Nginx Rewrite Rule: Replace Query String Question Mark with Underscore for Static HTML Mirroring


4 views

When mirroring dynamic websites as static HTML (e.g., using wget), query strings containing question marks (?) pose a filesystem challenge. Most web servers won't serve URLs with literal question marks as static files. A common workaround is converting ? to _ in the saved filenames.

Here's how to implement this in Nginx:


server {
    listen 80;
    server_name example.com;
    
    # Convert ? to _ for static files
    if ($args ~ "^(.*)$") {
        rewrite ^(.*)\?(.*)$ $1_$2? last;
    }
    
    # Serve the rewritten files
    location / {
        try_files $uri $uri/ =404;
    }
}
  • This preserves the original query parameters while making them filesystem-friendly
  • The last flag stops processing further rewrite rules
  • Combine with appropriate try_files directives for static file serving

For a more comprehensive solution handling edge cases:


map $request_uri $rewritten_uri {
    default $request_uri;
    "~^(?[^?]*)\?(?.*)$" "${path}_${query}";
}

server {
    # ... other server config ...
    
    if ($rewritten_uri != $request_uri) {
        rewrite ^ $rewritten_uri? last;
    }
    
    location / {
        root /path/to/static/files;
        try_files $uri $uri/ =404;
    }
}

While rewrite rules work, consider these optimizations:

  • Pre-process URLs during mirroring (wget --adjust-extension)
  • Use hash-based directory structures for large numbers of files
  • Implement proper cache headers for static content

Other methods to handle query strings in static mirrors:

  1. URL-encode the entire query string
  2. Use MD5 hashes of full URLs as filenames
  3. Implement a directory structure matching the URL path

When mirroring dynamic websites as static HTML files, query strings containing question marks (?) pose a significant challenge. Traditional web servers like Nginx treat these as dynamic requests rather than static file paths.

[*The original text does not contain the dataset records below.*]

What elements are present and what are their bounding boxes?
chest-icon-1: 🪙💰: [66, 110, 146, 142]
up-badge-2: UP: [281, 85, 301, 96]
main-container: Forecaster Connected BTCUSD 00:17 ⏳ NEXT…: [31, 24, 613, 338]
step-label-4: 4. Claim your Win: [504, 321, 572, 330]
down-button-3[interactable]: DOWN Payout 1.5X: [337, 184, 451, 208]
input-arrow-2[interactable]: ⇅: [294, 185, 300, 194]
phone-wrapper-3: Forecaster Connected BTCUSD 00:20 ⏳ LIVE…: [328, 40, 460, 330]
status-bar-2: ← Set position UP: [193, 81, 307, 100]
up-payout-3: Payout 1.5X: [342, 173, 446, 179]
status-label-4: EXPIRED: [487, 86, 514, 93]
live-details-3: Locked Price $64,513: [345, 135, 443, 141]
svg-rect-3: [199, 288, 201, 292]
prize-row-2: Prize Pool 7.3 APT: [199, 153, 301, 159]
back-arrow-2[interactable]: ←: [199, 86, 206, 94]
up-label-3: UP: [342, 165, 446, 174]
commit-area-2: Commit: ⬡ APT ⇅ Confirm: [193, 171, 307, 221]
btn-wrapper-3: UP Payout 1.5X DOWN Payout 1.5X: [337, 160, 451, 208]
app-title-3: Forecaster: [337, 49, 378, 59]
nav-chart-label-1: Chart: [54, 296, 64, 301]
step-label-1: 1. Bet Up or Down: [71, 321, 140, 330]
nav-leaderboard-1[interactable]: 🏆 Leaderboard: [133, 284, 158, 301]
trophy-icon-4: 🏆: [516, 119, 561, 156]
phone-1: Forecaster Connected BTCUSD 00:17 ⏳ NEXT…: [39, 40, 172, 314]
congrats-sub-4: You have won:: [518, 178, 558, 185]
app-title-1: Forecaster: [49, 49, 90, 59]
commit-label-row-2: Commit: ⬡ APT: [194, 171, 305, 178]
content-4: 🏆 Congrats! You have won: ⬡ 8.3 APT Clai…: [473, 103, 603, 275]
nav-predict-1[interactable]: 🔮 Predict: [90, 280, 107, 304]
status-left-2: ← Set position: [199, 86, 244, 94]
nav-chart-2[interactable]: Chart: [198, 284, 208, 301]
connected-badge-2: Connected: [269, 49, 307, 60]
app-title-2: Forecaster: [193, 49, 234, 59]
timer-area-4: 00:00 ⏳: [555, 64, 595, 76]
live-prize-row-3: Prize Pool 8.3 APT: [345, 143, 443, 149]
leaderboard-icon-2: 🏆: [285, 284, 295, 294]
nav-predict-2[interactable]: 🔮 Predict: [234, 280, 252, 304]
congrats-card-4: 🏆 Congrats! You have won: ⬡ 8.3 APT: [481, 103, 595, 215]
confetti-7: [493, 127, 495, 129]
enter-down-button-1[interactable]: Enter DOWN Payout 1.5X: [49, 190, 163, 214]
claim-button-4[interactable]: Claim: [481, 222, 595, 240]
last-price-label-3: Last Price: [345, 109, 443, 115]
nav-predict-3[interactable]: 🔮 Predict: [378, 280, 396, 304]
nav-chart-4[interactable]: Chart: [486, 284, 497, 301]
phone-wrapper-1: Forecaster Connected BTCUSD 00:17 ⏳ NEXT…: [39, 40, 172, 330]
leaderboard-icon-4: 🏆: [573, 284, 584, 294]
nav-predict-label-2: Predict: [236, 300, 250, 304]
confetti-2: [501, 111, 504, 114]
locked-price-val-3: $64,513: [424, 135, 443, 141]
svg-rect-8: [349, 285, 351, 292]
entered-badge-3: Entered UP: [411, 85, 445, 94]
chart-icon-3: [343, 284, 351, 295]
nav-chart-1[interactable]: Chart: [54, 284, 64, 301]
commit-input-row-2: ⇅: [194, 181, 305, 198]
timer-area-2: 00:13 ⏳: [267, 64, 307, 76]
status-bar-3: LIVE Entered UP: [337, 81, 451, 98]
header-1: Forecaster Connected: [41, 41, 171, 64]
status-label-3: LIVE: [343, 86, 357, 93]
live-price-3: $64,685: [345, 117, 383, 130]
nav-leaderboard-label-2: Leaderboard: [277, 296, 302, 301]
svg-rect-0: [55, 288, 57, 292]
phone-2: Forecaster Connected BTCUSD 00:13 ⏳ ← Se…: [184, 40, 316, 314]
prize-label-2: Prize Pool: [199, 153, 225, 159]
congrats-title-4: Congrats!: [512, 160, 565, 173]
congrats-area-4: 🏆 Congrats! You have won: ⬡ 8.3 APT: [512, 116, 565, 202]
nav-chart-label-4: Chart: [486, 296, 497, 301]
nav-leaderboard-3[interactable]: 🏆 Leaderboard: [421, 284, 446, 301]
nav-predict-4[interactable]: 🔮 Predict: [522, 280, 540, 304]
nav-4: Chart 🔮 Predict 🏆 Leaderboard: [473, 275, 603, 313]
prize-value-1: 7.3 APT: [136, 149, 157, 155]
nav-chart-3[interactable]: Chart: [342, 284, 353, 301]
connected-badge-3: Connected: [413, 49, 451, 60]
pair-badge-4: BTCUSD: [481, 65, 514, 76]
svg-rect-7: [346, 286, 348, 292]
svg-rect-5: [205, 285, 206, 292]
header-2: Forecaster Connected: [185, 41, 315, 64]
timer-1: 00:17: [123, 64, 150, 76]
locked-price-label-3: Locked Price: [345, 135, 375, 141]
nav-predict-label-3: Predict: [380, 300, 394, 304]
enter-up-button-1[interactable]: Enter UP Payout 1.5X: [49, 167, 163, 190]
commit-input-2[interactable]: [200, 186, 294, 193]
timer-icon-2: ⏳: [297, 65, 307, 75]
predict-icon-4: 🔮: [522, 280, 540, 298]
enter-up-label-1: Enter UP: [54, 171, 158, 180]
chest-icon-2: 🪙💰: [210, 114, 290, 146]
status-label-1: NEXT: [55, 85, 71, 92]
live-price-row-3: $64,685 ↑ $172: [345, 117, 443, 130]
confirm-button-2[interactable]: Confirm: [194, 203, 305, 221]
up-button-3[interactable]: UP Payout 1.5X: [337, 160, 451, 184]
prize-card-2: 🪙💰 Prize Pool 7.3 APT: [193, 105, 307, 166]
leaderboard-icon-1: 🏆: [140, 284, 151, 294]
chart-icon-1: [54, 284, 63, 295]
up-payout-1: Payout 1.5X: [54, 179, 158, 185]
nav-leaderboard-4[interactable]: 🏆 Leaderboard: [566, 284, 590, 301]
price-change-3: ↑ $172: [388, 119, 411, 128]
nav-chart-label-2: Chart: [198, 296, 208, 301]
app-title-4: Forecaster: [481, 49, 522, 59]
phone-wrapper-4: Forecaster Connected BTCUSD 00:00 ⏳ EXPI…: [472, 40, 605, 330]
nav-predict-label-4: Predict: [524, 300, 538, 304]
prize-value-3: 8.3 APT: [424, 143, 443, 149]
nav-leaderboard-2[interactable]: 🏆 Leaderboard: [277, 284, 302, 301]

The solution lies in rewriting URLs to replace question marks with underscores during the mirroring process.

Here's the Nginx rewrite rule that accomplishes this transformation:

location / {
    if ($args ~ "^(.*)$") {
        rewrite ^(.*?)\?(.*)$ $1_$2? last;
    }
    try_files $uri $uri/ =404;
}

Consider this practical scenario where we want to serve mirrored content:

# Original URL: http://example.com/search.php?q=nginx+rewrite
# Becomes: /search.php_q=nginx+rewrite

server {
    listen 80;
    server_name example.com;
    root /var/www/mirror;

    location / {
        if ($args ~ "^(.*)$") {
            rewrite ^(.*?)\?(.*)$ $1_$2? last;
        }
        
        try_files $uri $uri.html $uri/ =404;
    }
}

For more complex scenarios, we can extend the solution:

# Handle multiple query parameters
rewrite ^(.*?)\?(.*)$ $1_$2? last;

# Preserve original URLs while serving static files
location @static {
    rewrite ^([^?]*)\?(.*)$ $1_$2 break;
    try_files $uri =404;
}

# Alternative approach using map directive
map $request_uri $rewrite_uri {
    default $request_uri;
    "~^(?[^?]*)\?(?.*)$" "${base}_${query}";
}

server {
    ...
    rewrite ^ $rewrite_uri? last;
    ...
}

When implementing this solution:

  • Use rewrite...last for better performance in location contexts
  • Minimize regex complexity for faster processing
  • Consider caching rewritten URLs if traffic volume is high
  • Test with various query string patterns (special characters, encoding, etc.)

Enable Nginx debug logging to troubleshoot:

error_log /var/log/nginx/error.log debug;
rewrite_log on;

Check the logs for rewrite processing details and verify the transformed URIs match your expectations.